No one ever became a motocross champion by accident. In fact, no one ever won a race by accident. It takes planning, strategy and goals to get there. The emphasis is on goals. 

“That’s easy,” someone is thinking right now. “My goal is to be the best motocrosser in the world.” That’s a big first step. You might want to break that down a little. 


Okay, for now let’s say the goal is to be a successful motocrosser. Once we get there, you can work on being the best rider in the world, and I won’t argue. The next order of business is to set goals to help you reach your dream-or at least come as close to it as you possibly can. In order for a goal to be effective, you have to put it on a schedule. You have to commit to each level in a certain time period. Write it down on the calendar. 

What I would suggest is to break down your immediate goals into categories. For example, set a goal in training. If you are a runner, then decide that you are going to break a six-minute mile by fall. Set a goal for diet–commit to keeping fat to less than, say, 20% of your intake. Set simultaneous goals for your performances on the track-decide that you are going to get starts that are consistently in the top five within six months. Think about your starts and what it will take. Even set your sights on other riders. I remember when David Bailey and Johnny O’Mara were extremely competitive with each other, on and off the track. If one ran up ten flights of stairs, the other would run up 11 flights. They pushed each other to greater heights than either could achieve alone. See who is within your reach and go after them. Here are suggestions for goals. If you think a bit, you will come up with ten more of your own: Running time; running distance; weight training; diet; riding laps; starts; passing; jumps; corners; results. 


Upon reaching your goal’s deadline, there are only three possible results: you achieved the goal early, on-schedule or not at all. If the goal was easy, then pat yourself on the back and make a new goal. If you see that you are closing in on that six-minute mile in half the time you expected, then adjust the goal: say you will run a five-minute, 45-second mile by the same date. If you aren’t getting the starts, analyze the problem. Is it in your reaction? Are you going straight? Are you losing positions in the first turn? If you blank out and can’t remember the details after the gate drops, then have someone videotape you, or at least watch and report back. If you failed at the original goal, then break down the start (or whatever) into different subcomponents and set more specific goals. 


I remember when I first started riding sand tracks in northern Belgium back in ’65. Before that, I had ridden mostly in the southern part of the country, where the tracks are hard. I got into the sand and basically buried myself alive. There were riders from Holland and Sweden who were incredible in the sand, and I just couldn’t keep up. 

Instead of deciding I hated sand and that I would avoid it whenever possible, I set a goal for myself. I wanted to be as good as anyone in sand. I worked at it whenever I practiced. By the following year I started doing well in sand races. When I started doing well, I started enjoying myself. Success feeds on itself that way.
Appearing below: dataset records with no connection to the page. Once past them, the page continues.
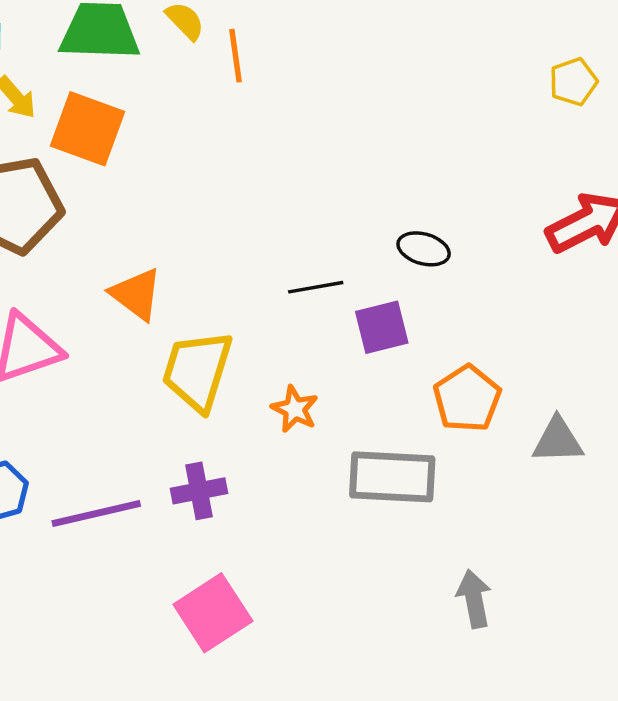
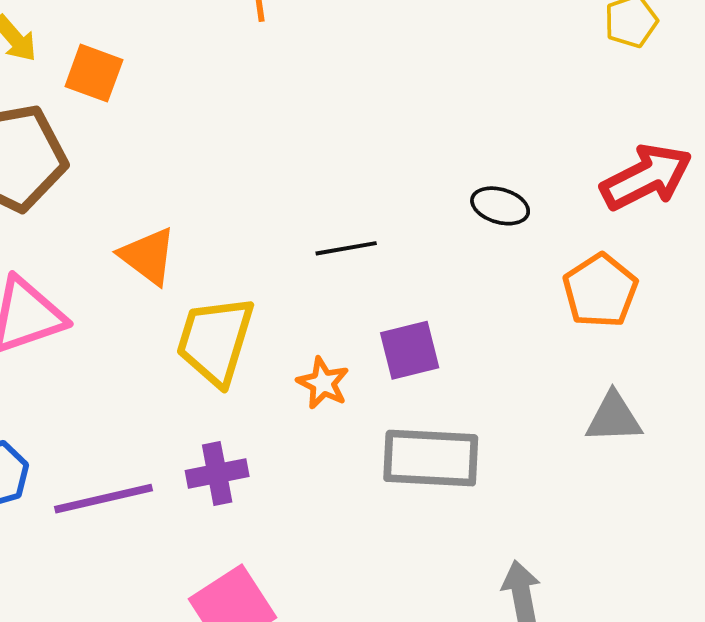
orange square: (88, 129) -> (94, 73), size x0.7
black ellipse: (424, 249) -> (500, 206), moved
purple square: (382, 327) -> (410, 350), moved
orange pentagon: (467, 399) -> (600, 291), moved

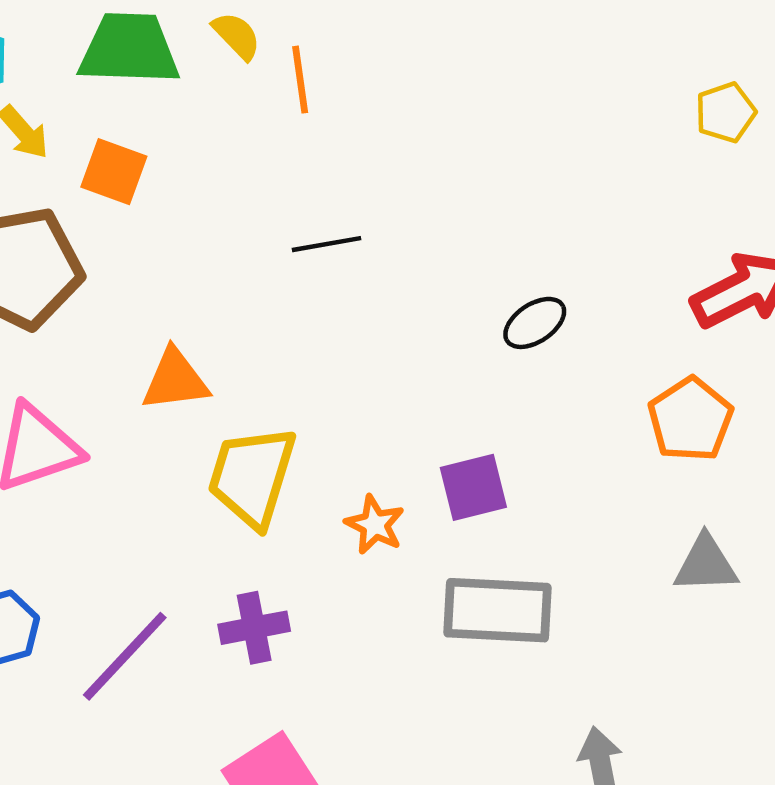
black ellipse: (500, 206) -> (535, 323), moved, turned -50
black line: (346, 248) -> (326, 244), moved
orange triangle: (148, 256) -> (175, 380), turned -44
purple line: (104, 499) -> (125, 656), turned -34

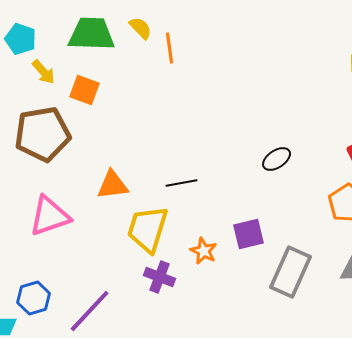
black line: (326, 244) -> (182, 183), moved
gray rectangle: (497, 610) -> (291, 272), moved, turned -69
purple cross: (254, 628) -> (160, 277), moved, turned 32

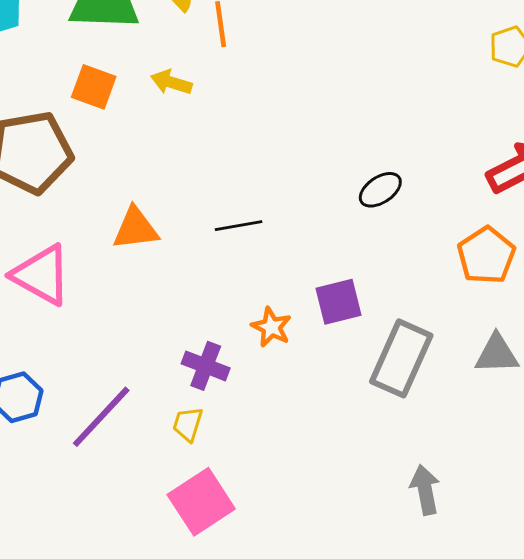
yellow arrow: (44, 72) -> (171, 82), moved, turned 148
pink triangle: (50, 216) -> (41, 275), turned 48
yellow trapezoid: (148, 229) -> (188, 424), moved, size x0.5

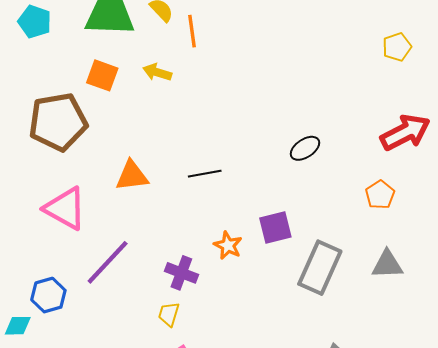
orange pentagon: (486, 255) -> (380, 195), size x0.7
purple line: (101, 417) -> (108, 262), moved

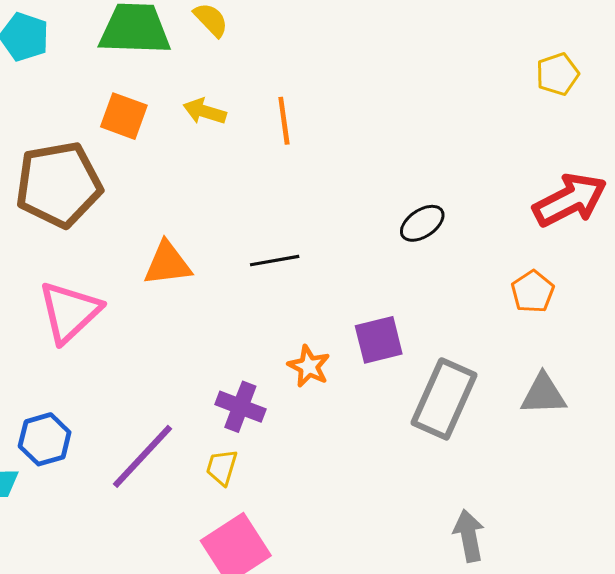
orange line: (192, 31) -> (284, 121), moved
pink triangle: (65, 208) -> (69, 312), turned 48
purple line: (108, 262) -> (143, 456), moved

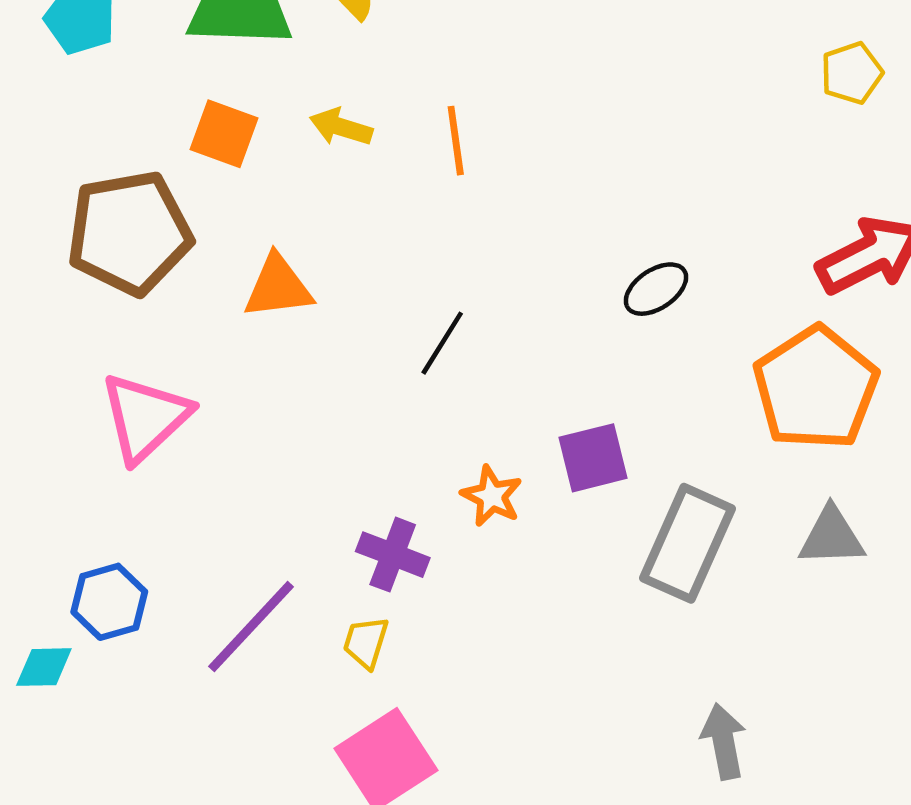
black line: (275, 261) -> (442, 343), turned -48
orange triangle: (167, 264) -> (278, 287), moved
orange pentagon: (533, 292) -> (816, 388), size x2.0

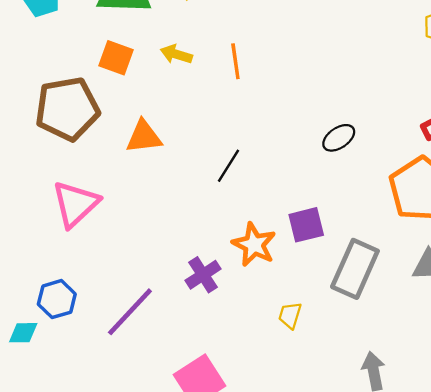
orange star: (492, 496) -> (254, 245), size x1.4
purple cross: (393, 555) -> (203, 275), turned 36
yellow trapezoid: (366, 642) -> (290, 315), moved

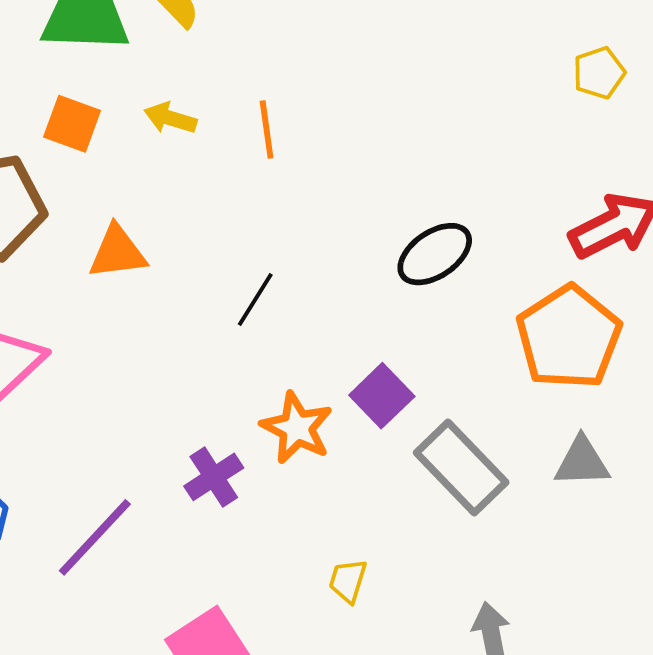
black ellipse: (339, 138) -> (435, 254), size x1.4
purple square: (306, 225) -> (382, 396), turned -30
gray rectangle: (355, 269) -> (461, 467), turned -68
yellow trapezoid: (290, 315) -> (348, 581), moved

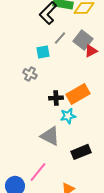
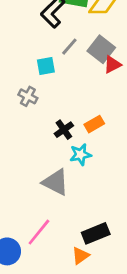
orange rectangle: (78, 94) -> (94, 124), size x0.6
black cross: (56, 98) -> (64, 130), turned -32
black rectangle: (81, 152) -> (96, 233), moved

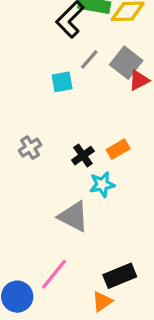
gray cross: (28, 96) -> (30, 148), moved, turned 30

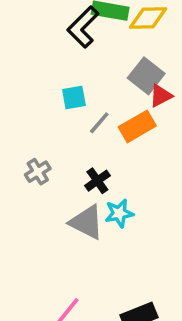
gray line: (89, 59) -> (99, 123), moved
orange rectangle: (118, 149) -> (137, 126), moved, size x1.4
gray triangle: (73, 216) -> (87, 222), moved

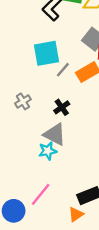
cyan square: (74, 98) -> (46, 53), size x1.6
cyan star: (119, 213) -> (48, 151), moved

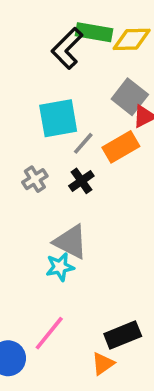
gray cross: (23, 101) -> (35, 179), moved
black cross: (62, 107) -> (81, 181), moved

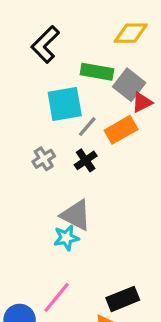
green rectangle: (94, 32) -> (97, 72), moved
black L-shape: (67, 48) -> (45, 44), moved

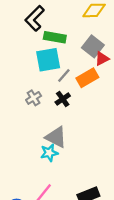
green rectangle: (97, 72) -> (55, 37), moved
Before long, I was as fast as anyone in the sand. 

Today, the best riders do the same thing. The year before last, Jeremy McGrath was considered strictly a supercross specialist. There were even rumors that he would be given a supercross-only contract. Jeremy obviously wanted more than that. He worked on his training and outdoor skills until finally he became an outdoor champion as well. Recently, Jeremy won the Daytona Supercross for the first time–another example of goals set and achieved. 


It’s inescapable that you will have to make sacrifices along the way to achieving any worthwhile goal. You have to set priorities in your life–if you want to be a good motocrosser, then motocross has to be high on the list. You will have to give up some things you really enjoy. Does it sound hard? Sure it is, or everyone would do it. That’s okay. It just means there will be fewer people on top when you get there.